Errors at Irregular Intervals

sgrallert commented 2 years ago

Hello everyone, first of all thank you for this great library. After wmic stopped working, I searched a long time for a good replacement.

I use the wmic_server to monitor some servers. But now I get the following error in irregular intervals:

Aug 25 16:26:14 ##### nice[675]: [2022-08-25 16:26:14 +0200] [675] [CRITICAL] WORKER TIMEOUT (pid:122590)
Aug 25 16:26:14 ##### nice[122590]: ERROR:asyncio:Fatal error: protocol.data_received() call failed.
Aug 25 16:26:14 ##### nice[122590]: protocol: <aiowmi.protocol.Protocol object at 0x7fb800628a30>
Aug 25 16:26:14 ##### nice[122590]: transport: <_SelectorSocketTransport fd=14 read=polling write=<idle, bufsize=0>>
Aug 25 16:26:14 ##### nice[122590]: Traceback (most recent call last):
Aug 25 16:26:14 ##### nice[122590]:   File "/usr/lib/python3.8/asyncio/runners.py", line 44, in run
Aug 25 16:26:14 ##### nice[122590]:     return loop.run_until_complete(main)
Aug 25 16:26:14 ##### nice[122590]:   File "/usr/lib/python3.8/asyncio/base_events.py", line 603, in run_until_complete
Aug 25 16:26:14 ##### nice[122590]:     self.run_forever()
Aug 25 16:26:14 ##### nice[122590]:   File "/usr/lib/python3.8/asyncio/base_events.py", line 570, in run_forever
Aug 25 16:26:14 ##### nice[122590]:     self._run_once()
Aug 25 16:26:14 ##### nice[122590]:   File "/usr/lib/python3.8/asyncio/base_events.py", line 1823, in _run_once
Aug 25 16:26:14 ##### nice[122590]:     event_list = self._selector.select(timeout)
Aug 25 16:26:14 ##### nice[122590]:   File "/usr/lib/python3.8/selectors.py", line 468, in select
Aug 25 16:26:14 ##### nice[122590]:     fd_event_list = self._selector.poll(timeout, max_ev)
Aug 25 16:26:14 ##### nice[122590]:   File "/usr/local/lib/python3.8/dist-packages/gunicorn/workers/base.py", line 203, in handle_abort
Aug 25 16:26:14 ##### nice[122590]:     sys.exit(1)
Aug 25 16:26:14 ##### nice[122590]: SystemExit: 1
Aug 25 16:26:14 ##### nice[122590]: During handling of the above exception, another exception occurred:
Aug 25 16:26:14 ##### nice[122590]: Traceback (most recent call last):
Aug 25 16:26:14 ##### nice[122590]:   File "/usr/lib/python3.8/asyncio/selector_events.py", line 862, in _read_ready__data_received
Aug 25 16:26:14 ##### nice[122590]:     self._protocol.data_received(data)
Aug 25 16:26:14 ##### nice[122590]:   File "/usr/local/lib/python3.8/dist-packages/aiowmi/protocol.py", line 86, in data_received
Aug 25 16:26:14 ##### nice[122590]:     req, data, = self._requests[self._buf.call_id], self._buf.data
Aug 25 16:26:14 ##### nice[122590]: KeyError: 7
Aug 25 16:26:15 ##### nice[675]: [2022-08-25 16:26:15 +0200] [675] [WARNING] Worker with pid 122590 was terminated due to signal 9
Aug 25 16:26:15 ##### nice[133453]: [2022-08-25 16:26:15 +0200] [133453] [INFO] Booting worker with pid: 133453

The servers are read out every 5 minutes with several querys. What could be the reason for the error?

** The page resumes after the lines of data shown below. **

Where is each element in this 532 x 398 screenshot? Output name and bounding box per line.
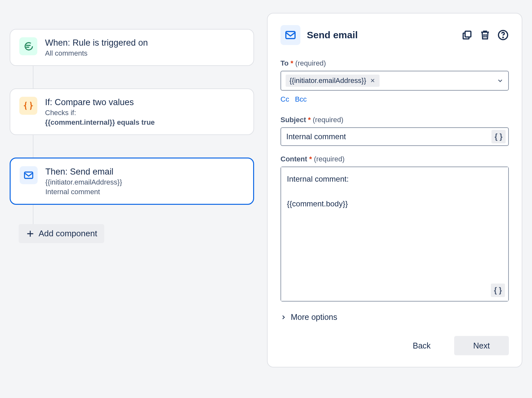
condition-sub2: {{comment.internal}} equals true (45, 118, 155, 127)
rule-action-card[interactable]: Then: Send email {{initiator.emailAddres… (10, 158, 254, 205)
rule-condition-card[interactable]: If: Compare two values Checks if: {{comm… (10, 88, 254, 135)
connector-line (33, 66, 33, 88)
help-icon[interactable] (497, 29, 509, 41)
condition-sub1: Checks if: (45, 109, 155, 117)
action-sub2: Internal comment (45, 188, 122, 196)
connector-line (33, 205, 33, 224)
insert-variable-button[interactable]: { } (491, 284, 505, 297)
rule-trigger-card[interactable]: When: Rule is triggered on All comments (10, 29, 254, 66)
chevron-down-icon[interactable] (497, 77, 504, 84)
remove-chip-icon[interactable]: ✕ (370, 77, 376, 84)
subject-label: Subject * (required) (280, 116, 509, 124)
trigger-subtitle: All comments (45, 49, 148, 58)
to-label: To * (required) (280, 59, 509, 68)
to-field[interactable]: {{initiator.emailAddress}} ✕ (280, 71, 509, 91)
content-label: Content * (required) (280, 155, 509, 163)
mail-icon (280, 25, 300, 45)
chip-text: {{initiator.emailAddress}} (289, 77, 366, 85)
add-component-label: Add component (39, 229, 97, 239)
more-options-toggle[interactable]: More options (280, 312, 509, 322)
braces-icon (19, 97, 37, 115)
trash-icon[interactable] (479, 29, 491, 41)
back-button[interactable]: Back (394, 336, 449, 355)
cc-link[interactable]: Cc (280, 95, 289, 104)
action-sub1: {{initiator.emailAddress}} (45, 178, 122, 186)
comment-icon (19, 37, 37, 55)
content-textarea[interactable] (281, 167, 508, 301)
mail-icon (20, 166, 38, 184)
svg-rect-1 (286, 32, 295, 39)
svg-point-4 (503, 37, 503, 38)
condition-title: If: Compare two values (45, 97, 155, 107)
trigger-title: When: Rule is triggered on (45, 38, 148, 48)
bcc-link[interactable]: Bcc (295, 95, 307, 104)
action-config-panel: Send email (267, 13, 522, 367)
connector-line (33, 135, 33, 158)
duplicate-icon[interactable] (461, 29, 473, 41)
plus-icon (26, 229, 35, 238)
subject-input[interactable] (286, 132, 491, 141)
more-options-label: More options (291, 312, 337, 322)
panel-title: Send email (307, 30, 455, 41)
chevron-right-icon (280, 314, 286, 320)
insert-variable-button[interactable]: { } (491, 130, 506, 143)
add-component-button[interactable]: Add component (19, 224, 104, 243)
svg-rect-2 (465, 31, 471, 37)
action-title: Then: Send email (45, 167, 122, 177)
recipient-chip[interactable]: {{initiator.emailAddress}} ✕ (286, 75, 380, 87)
next-button[interactable]: Next (454, 336, 509, 355)
svg-rect-0 (24, 172, 33, 178)
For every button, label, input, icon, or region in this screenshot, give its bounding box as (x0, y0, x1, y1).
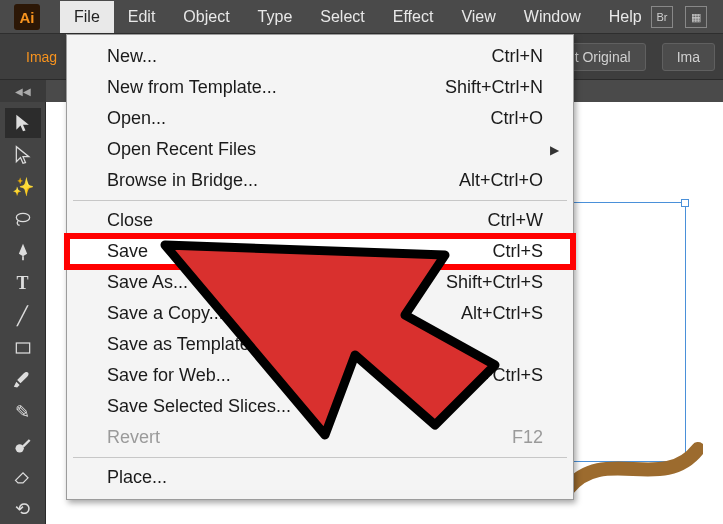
lasso-tool[interactable] (5, 204, 41, 234)
menu-help[interactable]: Help (595, 1, 656, 33)
svg-point-2 (15, 444, 23, 452)
pen-tool[interactable] (5, 237, 41, 267)
menu-separator (73, 200, 567, 201)
menu-item-open[interactable]: Open...Ctrl+O (67, 103, 573, 134)
menu-item-save-as[interactable]: Save As...Shift+Ctrl+S (67, 267, 573, 298)
blob-brush-tool[interactable] (5, 430, 41, 460)
rectangle-tool[interactable] (5, 333, 41, 363)
menu-item-new[interactable]: New...Ctrl+N (67, 41, 573, 72)
paintbrush-tool[interactable] (5, 365, 41, 395)
app-logo: Ai (14, 4, 40, 30)
image-trace-label[interactable]: Imag (12, 44, 71, 70)
bridge-icon[interactable]: Br (651, 6, 673, 28)
image-trace-button[interactable]: Ima (662, 43, 715, 71)
panel-collapse[interactable]: ◀◀ (0, 80, 46, 102)
menu-item-revert: RevertF12 (67, 422, 573, 453)
rotate-tool[interactable]: ⟲ (5, 494, 41, 524)
menu-item-save[interactable]: SaveCtrl+S (67, 236, 573, 267)
menubar: Ai File Edit Object Type Select Effect V… (0, 0, 723, 34)
menu-item-browse-bridge[interactable]: Browse in Bridge...Alt+Ctrl+O (67, 165, 573, 196)
menu-item-save-copy[interactable]: Save a Copy...Alt+Ctrl+S (67, 298, 573, 329)
pencil-tool[interactable]: ✎ (5, 397, 41, 427)
menu-item-save-web[interactable]: Save for Web...Alt+Shift+Ctrl+S (67, 360, 573, 391)
type-tool[interactable]: T (5, 269, 41, 299)
menu-window[interactable]: Window (510, 1, 595, 33)
file-menu-dropdown: New...Ctrl+N New from Template...Shift+C… (66, 34, 574, 500)
submenu-arrow-icon: ▶ (550, 143, 559, 157)
menu-effect[interactable]: Effect (379, 1, 448, 33)
svg-point-0 (16, 213, 29, 221)
artwork-stroke (563, 434, 703, 504)
resize-handle[interactable] (681, 199, 689, 207)
line-tool[interactable]: ╱ (5, 301, 41, 331)
menu-item-close[interactable]: CloseCtrl+W (67, 205, 573, 236)
menu-item-open-recent[interactable]: Open Recent Files▶ (67, 134, 573, 165)
menu-edit[interactable]: Edit (114, 1, 170, 33)
menu-item-place[interactable]: Place... (67, 462, 573, 493)
menubar-right: Br ▦ (651, 6, 707, 28)
eraser-tool[interactable] (5, 462, 41, 492)
menu-type[interactable]: Type (244, 1, 307, 33)
menu-view[interactable]: View (447, 1, 509, 33)
magic-wand-tool[interactable]: ✨ (5, 172, 41, 202)
menu-item-save-template[interactable]: Save as Template... (67, 329, 573, 360)
menu-select[interactable]: Select (306, 1, 378, 33)
menu-item-new-template[interactable]: New from Template...Shift+Ctrl+N (67, 72, 573, 103)
selection-tool[interactable] (5, 108, 41, 138)
svg-rect-1 (16, 343, 29, 353)
tool-panel: ✨ T ╱ ✎ ⟲ (0, 102, 46, 524)
menu-file[interactable]: File (60, 1, 114, 33)
arrange-icon[interactable]: ▦ (685, 6, 707, 28)
menu-object[interactable]: Object (169, 1, 243, 33)
menu-item-save-slices[interactable]: Save Selected Slices... (67, 391, 573, 422)
menu-separator (73, 457, 567, 458)
direct-selection-tool[interactable] (5, 140, 41, 170)
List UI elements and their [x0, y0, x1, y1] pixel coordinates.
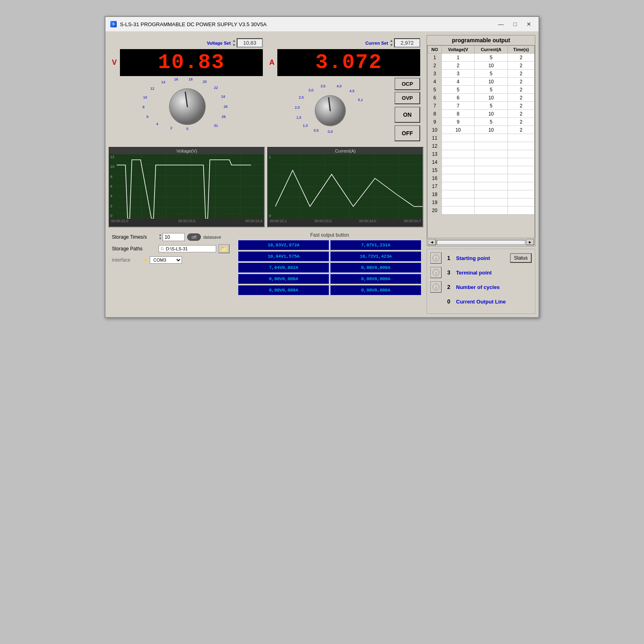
table-cell[interactable]: 16: [428, 174, 442, 182]
table-cell[interactable]: 3: [428, 70, 442, 78]
table-cell[interactable]: [475, 174, 508, 182]
datasave-toggle[interactable]: off: [187, 233, 201, 241]
table-row[interactable]: 11: [428, 134, 535, 142]
table-row[interactable]: 3352: [428, 70, 535, 78]
table-row[interactable]: 66102: [428, 94, 535, 102]
fast-btn-1[interactable]: 7,07V1,231A: [330, 240, 421, 250]
table-cell[interactable]: 8: [442, 110, 475, 118]
table-cell[interactable]: 2: [508, 78, 535, 86]
table-cell[interactable]: 2: [508, 70, 535, 78]
current-up-arrow[interactable]: ▲ ▼: [390, 39, 393, 47]
fast-btn-7[interactable]: 0,00V0,000A: [330, 274, 421, 284]
table-cell[interactable]: [475, 150, 508, 158]
table-cell[interactable]: 1: [428, 54, 442, 62]
table-cell[interactable]: 5: [428, 86, 442, 94]
table-cell[interactable]: [508, 174, 535, 182]
times-spinner-arrows[interactable]: ▲ ▼: [159, 233, 162, 241]
table-cell[interactable]: 10: [475, 62, 508, 70]
scroll-right-button[interactable]: ►: [526, 239, 534, 245]
table-cell[interactable]: 8: [428, 110, 442, 118]
table-row[interactable]: 22102: [428, 62, 535, 70]
table-cell[interactable]: [508, 150, 535, 158]
table-cell[interactable]: 2: [442, 62, 475, 70]
table-cell[interactable]: 1: [442, 54, 475, 62]
table-row[interactable]: 9952: [428, 118, 535, 126]
fast-btn-4[interactable]: 7,64V0,882A: [238, 263, 329, 272]
cycles-spinner[interactable]: ↕: [430, 281, 442, 293]
table-cell[interactable]: 5: [475, 70, 508, 78]
table-cell[interactable]: [475, 182, 508, 190]
fast-btn-3[interactable]: 10,72V1,423A: [330, 252, 421, 261]
table-cell[interactable]: [442, 150, 475, 158]
table-row[interactable]: 14: [428, 158, 535, 166]
table-cell[interactable]: [475, 134, 508, 142]
table-cell[interactable]: 6: [428, 94, 442, 102]
status-button[interactable]: Status: [510, 253, 532, 263]
table-cell[interactable]: 10: [475, 110, 508, 118]
table-cell[interactable]: 10: [428, 126, 442, 134]
table-cell[interactable]: 15: [428, 166, 442, 174]
fast-btn-8[interactable]: 0,00V0,000A: [238, 285, 329, 295]
table-cell[interactable]: 12: [428, 142, 442, 150]
maximize-button[interactable]: □: [511, 20, 519, 28]
table-row[interactable]: 1152: [428, 54, 535, 62]
table-cell[interactable]: [508, 158, 535, 166]
table-cell[interactable]: [475, 142, 508, 150]
fast-btn-6[interactable]: 0,00V0,000A: [238, 274, 329, 284]
table-cell[interactable]: 9: [428, 118, 442, 126]
folder-browse-button[interactable]: 📁: [219, 244, 229, 253]
table-cell[interactable]: 2: [508, 54, 535, 62]
storage-path-input[interactable]: [166, 246, 214, 251]
table-cell[interactable]: 19: [428, 198, 442, 206]
storage-times-input[interactable]: [163, 233, 185, 241]
table-cell[interactable]: 2: [508, 62, 535, 70]
table-cell[interactable]: 6: [442, 94, 475, 102]
table-row[interactable]: 88102: [428, 110, 535, 118]
table-cell[interactable]: 2: [508, 102, 535, 110]
table-cell[interactable]: 20: [428, 206, 442, 215]
table-cell[interactable]: 2: [508, 110, 535, 118]
minimize-button[interactable]: —: [496, 20, 506, 28]
table-cell[interactable]: [508, 190, 535, 198]
table-row[interactable]: 16: [428, 174, 535, 182]
ocp-button[interactable]: OCP: [394, 78, 420, 90]
table-row[interactable]: 12: [428, 142, 535, 150]
voltage-up-arrow[interactable]: ▲ ▼: [232, 39, 236, 47]
table-cell[interactable]: 2: [508, 86, 535, 94]
scroll-left-button[interactable]: ◄: [428, 239, 436, 245]
table-row[interactable]: 19: [428, 198, 535, 206]
table-row[interactable]: 13: [428, 150, 535, 158]
table-cell[interactable]: 2: [428, 62, 442, 70]
ovp-button[interactable]: OVP: [394, 92, 420, 104]
fast-btn-9[interactable]: 0,00V0,000A: [330, 285, 421, 295]
fast-btn-5[interactable]: 0,00V0,000A: [330, 263, 421, 272]
table-cell[interactable]: [442, 174, 475, 182]
table-cell[interactable]: 3: [442, 70, 475, 78]
table-row[interactable]: 20: [428, 206, 535, 215]
starting-point-spinner[interactable]: ↕: [430, 252, 442, 264]
fast-btn-0[interactable]: 10,83V2,972A: [238, 240, 329, 250]
table-cell[interactable]: 4: [442, 78, 475, 86]
current-set-input[interactable]: [394, 38, 420, 47]
table-cell[interactable]: 5: [475, 86, 508, 94]
table-cell[interactable]: [508, 182, 535, 190]
table-cell[interactable]: [475, 206, 508, 215]
close-button[interactable]: ✕: [524, 20, 534, 28]
table-cell[interactable]: 18: [428, 190, 442, 198]
table-cell[interactable]: 14: [428, 158, 442, 166]
table-row[interactable]: 17: [428, 182, 535, 190]
table-row[interactable]: 1010102: [428, 126, 535, 134]
port-select[interactable]: COM3: [150, 256, 182, 264]
table-cell[interactable]: 4: [428, 78, 442, 86]
table-cell[interactable]: [442, 182, 475, 190]
table-cell[interactable]: 13: [428, 150, 442, 158]
table-cell[interactable]: 2: [508, 118, 535, 126]
table-cell[interactable]: [442, 166, 475, 174]
table-cell[interactable]: [442, 190, 475, 198]
voltage-set-input[interactable]: [237, 38, 263, 47]
table-cell[interactable]: [475, 190, 508, 198]
table-cell[interactable]: [508, 198, 535, 206]
off-button[interactable]: OFF: [394, 125, 420, 141]
table-cell[interactable]: [442, 134, 475, 142]
table-cell[interactable]: 5: [442, 86, 475, 94]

eduni commented 2 years ago

Hi everyone,

i have a similar issue. When running wmi queries one by one everything seems fine. After i fire up naemon for regular checks (limited to 6 parallel) with check_wmi_plus (1.68) the server crashes regularly:

Sep 01 15:47:00 ##### nice[25964]: [2022-09-01 15:47:00 +0200] [25964] [CRITICAL] WORKER TIMEOUT (pid:777)
Sep 01 15:47:00 ##### nice[25964]: ERROR:asyncio:Fatal error: protocol.data_received() call failed.
Sep 01 15:47:00 ##### nice[25964]: protocol: <aiowmi.protocol.Protocol object at 0x7f0f7886edf0>
Sep 01 15:47:00 ##### nice[25964]: transport: <_SelectorSocketTransport fd=14 read=polling write=<idle, bufsize=0>>
Sep 01 15:47:00 ##### nice[25964]: Traceback (most recent call last):
Sep 01 15:47:00 ##### nice[25964]:   File "/usr/lib/python3.8/asyncio/runners.py", line 43, in run
Sep 01 15:47:00 ##### nice[25964]:     return loop.run_until_complete(main)
Sep 01 15:47:00 ##### nice[25964]:   File "/usr/lib/python3.8/asyncio/base_events.py", line 595, in run_until_complete
Sep 01 15:47:00 ##### nice[25964]:     self.run_forever()
Sep 01 15:47:00 ##### nice[25964]:   File "/usr/lib/python3.8/asyncio/base_events.py", line 563, in run_forever
Sep 01 15:47:00 ##### nice[25964]:     self._run_once()
Sep 01 15:47:00 ##### nice[25964]:   File "/usr/lib/python3.8/asyncio/base_events.py", line 1808, in _run_once
Sep 01 15:47:00 ##### nice[25964]:     event_list = self._selector.select(timeout)
Sep 01 15:47:00 ##### nice[25964]:   File "/usr/lib/python3.8/selectors.py", line 468, in select
Sep 01 15:47:00 ##### nice[25964]:     fd_event_list = self._selector.poll(timeout, max_ev)
Sep 01 15:47:00 ##### nice[25964]:   File "/usr/lib/python3/dist-packages/gunicorn/workers/base.py", line 192, in handle_abort
Sep 01 15:47:00 ##### nice[25964]: SystemExit: 1
Sep 01 15:47:00 ##### nice[25964]: During handling of the above exception, another exception occurred:
Sep 01 15:47:00 ##### nice[25964]: Traceback (most recent call last):
Sep 01 15:47:00 ##### nice[25964]:   File "/usr/lib/python3.8/asyncio/selector_events.py", line 850, in _read_ready__data_received
Sep 01 15:47:00 ##### nice[25964]:     self._protocol.data_received(data)
Sep 01 15:47:00 ##### nice[25964]:   File "/etc/aiowmi/aiowmi/protocol.py", line 88, in data_received
Sep 01 15:47:00 ##### nice[25964]:     req, data, = self._requests[self._buf.call_id], self._buf.data
Sep 01 15:47:00 ##### nice[25964]: KeyError: 222

joente commented 2 years ago

This could be a result of the connection which is not being closed when it should. In the latest version, 0.2.2 we fixed closing the connection in the finally block. Is it possible to test if this solves the problem? And if not, can you explain which steps to take to reproduce this issue?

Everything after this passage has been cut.